Output the records exactly as they appear, with no pictures included.
═════ RECORDS SUPPLIED
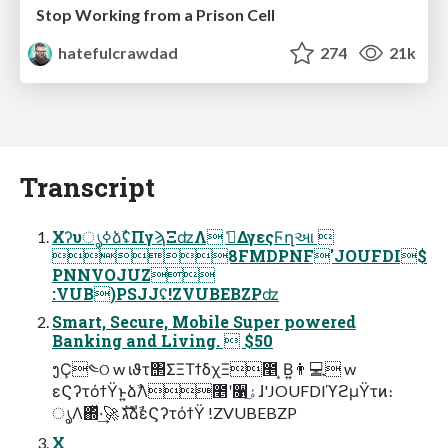
Stop Working from a Prison Cell
hatefulcrawdad
274
21k
Transcript
ΧʔυൃߦձࣾʢΠγϡΞʣΛ ࢧ͑ΔγεςϜղઆ 
8FMDPNF'JOUFDI$
PNNVOJUZ
:VUB)PSJJʢ!ZVUBEBZPʣ
Smart, Secure, Mobile Super powered
Banking and Living.  $50
ງҪ༤ଠ w ιϑτ΢ΣΞΤϯδχΞ೥ ͙Β͍👨💻 w
εϚʔτόϯΫͱ͍͏ձࣾΛ೥ʹ૑ۀͯ͠ɺ'JOUFDIϓϩμΫτͷ։
ൃΛ΍ͬͯ·͢🚀 גࣜձࣾεϚʔτόϯΫ !ZVUBEBZP
X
══════════
*RESPONSE TO THIS EXERCISE*.
Stop Working from a Prison Cell
hatefulcrawdad
274
21k
Transcript
ΧʔυൃߦձࣾʢΠγϡΞʣΛ ࢧ͑ΔγεςϜղઆ 
8FMDPNF'JOUFDI$
PNNVOJUZ
:VUB)PSJJʢ!ZVUBEBZPʣ
Smart, Secure, Mobile Super powered
Banking and Living.  $50
ງҪ༤ଠ w ιϑτ΢ΣΞΤϯδχΞ೥ ͙Β͍👨💻 w
εϚʔτόϯΫͱ͍͏ձࣾΛ೥ʹ૑ۀͯ͠ɺ'JOUFDIϓϩμΫτͷ։
ൃΛ΍ͬͯ·͢🚀 גࣜձࣾεϚʔτόϯΫ !ZVUBEBZP
X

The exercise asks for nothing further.